Getting to the (Actual) Goal

While certainly not a new topic, there has been plenty of discussion recently around the goals of pen testing. Many believe that getting DA is the be-all and end-all of an engagement. Others think it might be a valid finding, but falls short of meeting the actual goal.

Periodic reminder: Gaining DA and taking a screenshot is the Active Directory equivalent of <script>alert(“XSS!”);</script>

It implies the _potential_ impact to those in the know, but does _nothing_ to demonstrate impact to less technical folk

— Jeff McJunkin (@jeffmcjunkin) May 11, 2018

I can’t believe pentesters/red teamers still focus on getting Domain Admin. DA is in most cases a waste of access. It’s inefficient. If you’re modeling “sophisticated” (whatever that means) adversaries, abuse the path of least privilege, usually the path of least noise.

— Tim MalcomVetter (@malcomvetter) April 10, 2018

Getting DA is great, you get to do the “it’s raining shells” happy dance all over the place. But it’s often completely unnecessary. Yes, if you have the keys to the kingdom, you can do a lot of damage. What kind of damage can you do if you can only eek out just a little landing pad on the network?

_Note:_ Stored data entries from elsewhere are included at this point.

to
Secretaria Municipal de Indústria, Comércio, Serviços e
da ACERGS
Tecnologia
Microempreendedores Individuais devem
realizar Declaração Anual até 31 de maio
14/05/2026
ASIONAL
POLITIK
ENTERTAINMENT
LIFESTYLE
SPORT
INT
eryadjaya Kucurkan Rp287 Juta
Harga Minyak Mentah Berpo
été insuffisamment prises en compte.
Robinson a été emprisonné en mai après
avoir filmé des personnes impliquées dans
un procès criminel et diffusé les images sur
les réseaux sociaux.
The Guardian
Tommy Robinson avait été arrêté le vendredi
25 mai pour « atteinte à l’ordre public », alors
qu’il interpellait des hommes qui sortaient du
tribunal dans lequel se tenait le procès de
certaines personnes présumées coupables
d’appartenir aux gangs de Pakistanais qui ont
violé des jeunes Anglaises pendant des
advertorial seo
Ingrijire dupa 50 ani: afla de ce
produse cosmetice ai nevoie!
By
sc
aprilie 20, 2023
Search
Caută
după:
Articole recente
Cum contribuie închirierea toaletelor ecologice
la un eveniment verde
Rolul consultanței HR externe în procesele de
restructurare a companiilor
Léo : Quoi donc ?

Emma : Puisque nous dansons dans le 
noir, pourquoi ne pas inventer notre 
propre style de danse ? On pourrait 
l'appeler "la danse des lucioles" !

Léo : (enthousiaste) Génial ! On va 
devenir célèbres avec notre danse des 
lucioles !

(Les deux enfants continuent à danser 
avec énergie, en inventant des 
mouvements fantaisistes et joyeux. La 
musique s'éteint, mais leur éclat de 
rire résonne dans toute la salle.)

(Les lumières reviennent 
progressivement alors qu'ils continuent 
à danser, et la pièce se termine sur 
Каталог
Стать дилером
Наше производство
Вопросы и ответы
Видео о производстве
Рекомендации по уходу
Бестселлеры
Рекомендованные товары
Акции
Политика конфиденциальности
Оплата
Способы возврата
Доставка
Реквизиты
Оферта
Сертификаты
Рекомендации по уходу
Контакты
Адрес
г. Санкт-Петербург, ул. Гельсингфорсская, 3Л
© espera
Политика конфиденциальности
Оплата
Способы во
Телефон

Recently, I had the chance to test this on a few engagements. The first engagement was an internal network pen test. Thanks to some default creds, I was able to land an unprivileged shell on a linux box. I took a cursory look to see if there were any easy avenues to elevate privileges, but quickly abandoned that route in favor of seeing what access I already had could yield. A quick search for world-readable files resulted in unprotected Chef configuration files and backup files which contained dozens of credentials, including some mysql database creds.

This customer was concerned about the ability to access customer data. Using the mysql database creds, I was able to access three databases which contained over 1.1 million tables, including one database with over 800,000 tables. Tables, not rows! These tables contained customer usernames and passwords, account information, and assorted PCI-related data among a host of other data.

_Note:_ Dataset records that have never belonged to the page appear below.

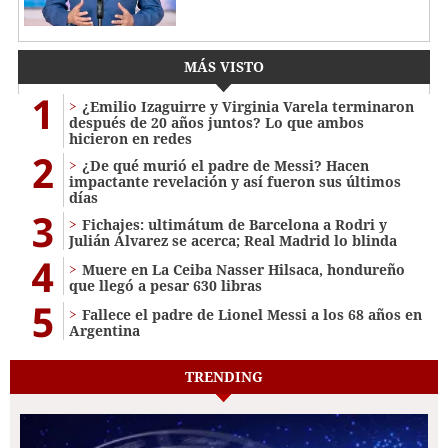
MÁS VISTO
1
¿Emilio Izaguirre y Virginia Varela terminaron
después de 20 años juntos? Lo que ambos
hicieron en redes
2
¿De qué murió el padre de Messi? Hacen
impactante revelación y así fueron sus últimos
días
3
Fichajes: ultimátum de Barcelona a Rodri y
Julián Álvarez se acerca; Real Madrid lo blinda
4
Muere en La Ceiba Nasser Hilsaca, hondureño
que llegó a pesar 630 libras
5
Fallece el padre de Lionel Messi a los 68 años en
Argentina
TRENDING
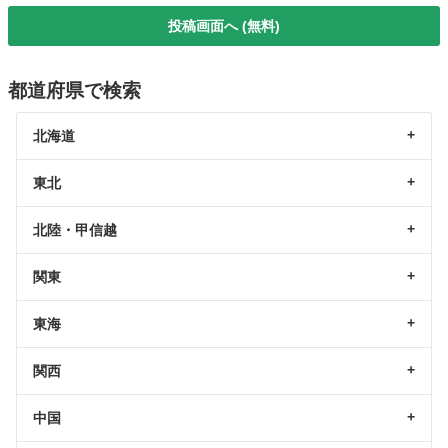
投稿画面へ (無料)
都道府県で検索
北海道
東北
北陸・甲信越
関東
東海
関西
中国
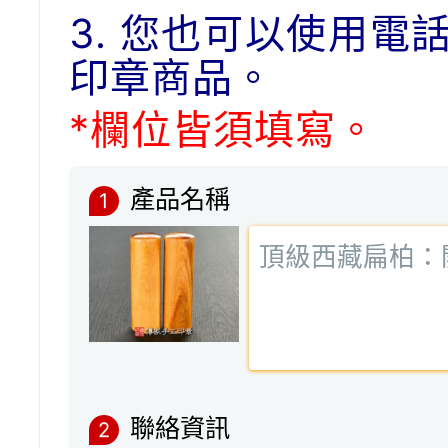
3. 您也可以使用電
印章商品。
*欄位皆須填寫。
產品名稱
1
聯絡資訊
2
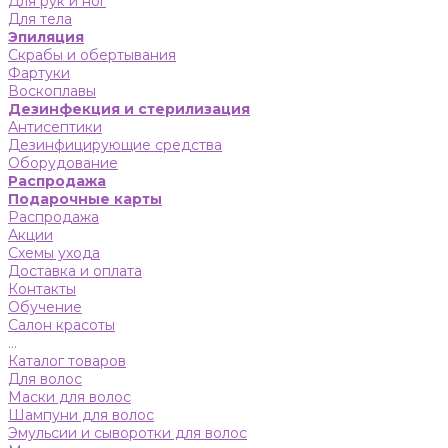
Для рук и ног
Для тела
Эпиляция
Скрабы и обертывания
Фартуки
Воскоплавы
Дезинфекция и стерилизация
Антисептики
Дезинфицирующие средства
Оборудование
Распродажа
Подарочные карты
Распродажа
Акции
Схемы ухода
Доставка и оплата
Контакты
Обучение
Салон красоты
...
Каталог товаров
Для волос
Маски для волос
Шампуни для волос
Эмульсии и сыворотки для волос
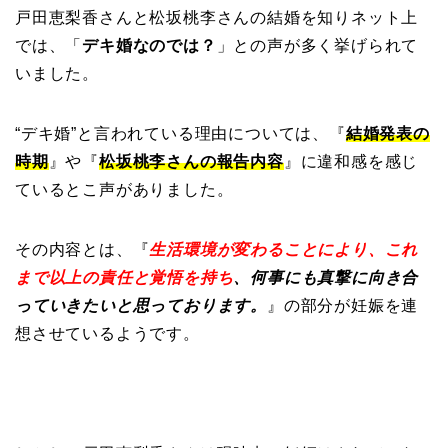
戸田恵梨香さんと松坂桃李さんの結婚を知りネット上
では、「
デキ婚なのでは？
」との声が多く挙げられて
いました。
“デキ婚”と言われている理由については、『
結婚発表の
時期
』や『
松坂桃李さんの報告内容
』に違和感を感じ
ているとこ声がありました。
その内容とは、『
生活環境が変わることにより、これ
まで以上の責任と覚悟を持ち
、何事にも真撃に向き合
っていきたいと思っております。
』の部分が妊娠を連
想させているようです。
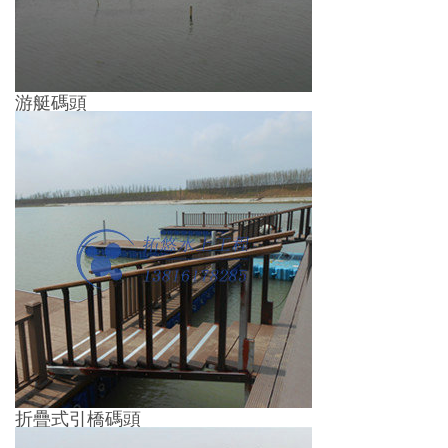
游艇碼頭
折疊式引橋碼頭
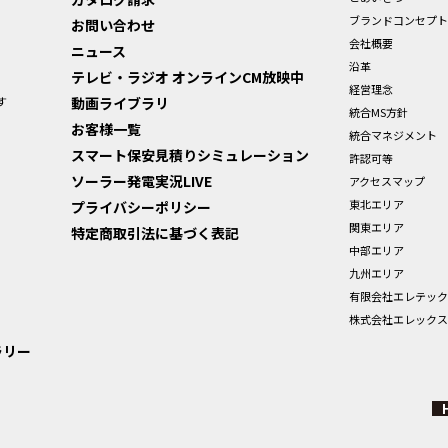
ブランドコンセプト
お問い合わせ
会社概要
ニュース
沿革
テレビ・ラジオ オンラインCM放映中
経営理念
す
動画ライブラリ
統合MS方針
お客様一覧
統合マネジメント
スマート保安見積りシミュレーション
許認可等
ソーラー発電実況LIVE
アクセスマップ
東北エリア
プライバシーポリシー
関東エリア
特定商取引法に基づく表記
中部エリア
九州エリア
有限会社エレテック
株式会社エレックス
ラリー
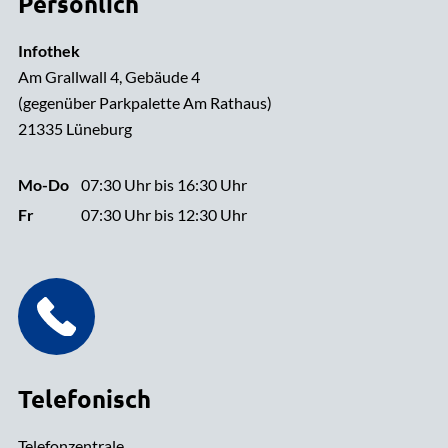
Persönlich
Infothek
Am Grallwall 4, Gebäude 4
(gegenüber Parkpalette Am Rathaus)
21335 Lüneburg
Mo-Do
07:30 Uhr bis 16:30 Uhr
Fr
07:30 Uhr bis 12:30 Uhr
Telefonisch
Telefonzentrale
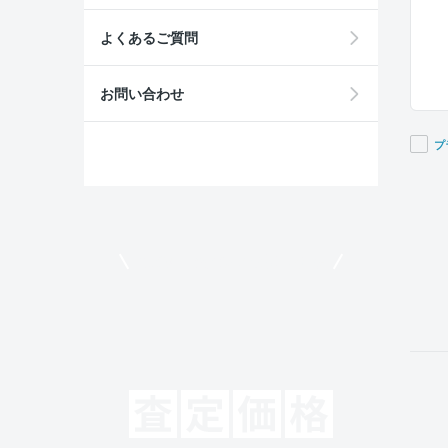
よくあるご質問
お問い合わせ
プ
If you
are a
huma
ignor
モビリコでクルマを売りたい方
this
field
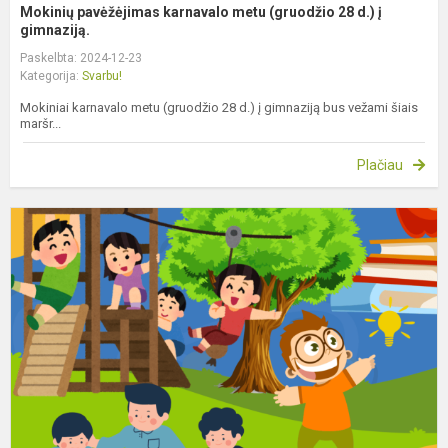
Mokinių pavėžėjimas karnavalo metu (gruodžio 28 d.) į
gimnaziją.
Paskelbta: 2024-12-23
Kategorija:
Svarbu!
Mokiniai karnavalo metu (gruodžio 28 d.) į gimnaziją bus vežami šiais
maršr...
Plačiau
V
d
m
m
d
I
r
sa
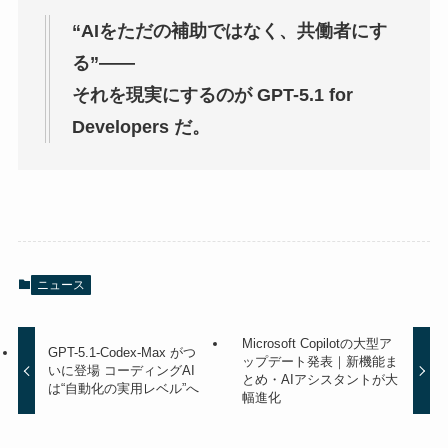
“AIをただの補助ではなく、共働者にす
る”――
それを現実にするのが GPT-5.1 for
Developers だ。
ニュース
Microsoft Copilotの大型ア
GPT-5.1-Codex-Max がつ
ップデート発表｜新機能ま
いに登場 コーディングAI
とめ・AIアシスタントが大
は“自動化の実用レベル”へ
幅進化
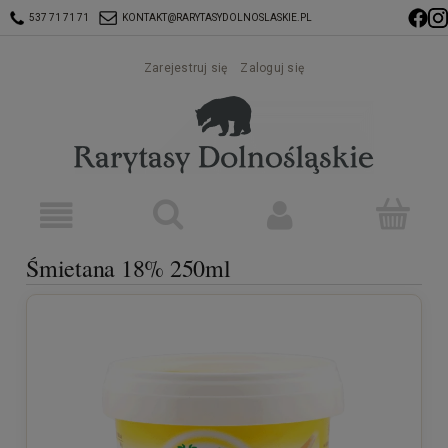
537 71 71 71
KONTAKT@RARYTASYDOLNOSLASKIE.PL
Zarejestruj się
Zaloguj się
Śmietana 18% 250ml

On the second engagement, I was performing an assumed breach test and was provided access to a workstation on the customer network. This customer had some very effective security controls. Over the course of several days, I was unable to elevate privileges on my workstation or move laterally to any other hosts. I finally managed to establish a Cobalt Strike beacon, but that was detected within minutes!

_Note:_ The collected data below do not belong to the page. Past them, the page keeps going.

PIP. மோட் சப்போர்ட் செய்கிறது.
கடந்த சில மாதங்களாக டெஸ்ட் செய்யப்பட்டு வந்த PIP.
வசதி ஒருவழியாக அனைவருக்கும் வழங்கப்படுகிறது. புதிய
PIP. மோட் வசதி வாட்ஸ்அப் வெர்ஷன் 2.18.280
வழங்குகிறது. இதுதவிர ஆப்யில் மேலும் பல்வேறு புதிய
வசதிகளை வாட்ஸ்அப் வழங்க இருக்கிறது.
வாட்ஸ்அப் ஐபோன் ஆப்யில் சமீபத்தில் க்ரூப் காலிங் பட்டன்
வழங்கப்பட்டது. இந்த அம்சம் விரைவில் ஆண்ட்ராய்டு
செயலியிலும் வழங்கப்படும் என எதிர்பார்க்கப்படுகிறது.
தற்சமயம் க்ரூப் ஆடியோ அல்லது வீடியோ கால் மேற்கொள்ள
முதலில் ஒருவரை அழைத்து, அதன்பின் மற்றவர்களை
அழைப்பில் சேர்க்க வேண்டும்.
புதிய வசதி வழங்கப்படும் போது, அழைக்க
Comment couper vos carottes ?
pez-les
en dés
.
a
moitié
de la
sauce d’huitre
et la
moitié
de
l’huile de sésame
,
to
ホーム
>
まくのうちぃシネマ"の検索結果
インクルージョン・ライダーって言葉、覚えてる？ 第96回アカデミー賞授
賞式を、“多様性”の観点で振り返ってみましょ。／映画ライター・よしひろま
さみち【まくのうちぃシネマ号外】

I shifted from privilege escalation and lateral movement to understanding what resources were available with my current level of access. I started to enumerate file shares and came across a file share on what appeared to be an application server. With some more research, I discovered this particular server appeared to be responsible for receiving and processing .x937 image cash letter files – scanned images of checks transferred between banks to send and receive payments. I was able to confirm with the customer that these files should not have been accessible.

Scanned check image from .x937 file (Example from x937 software vendor site)

Clearly, without any elevation of privilege, I was able to achieve the customers’ goals of identifying if sensitive information was accessible. In both cases, a breach or a malicious insider could have caused significant harm to these organizations if this data had been stolen or tampered with.

Getting DA is great for the ego, but helping customers reach their goals and secure their organizations is good for the ego as well, and in the end, everyone involved is better for the effort.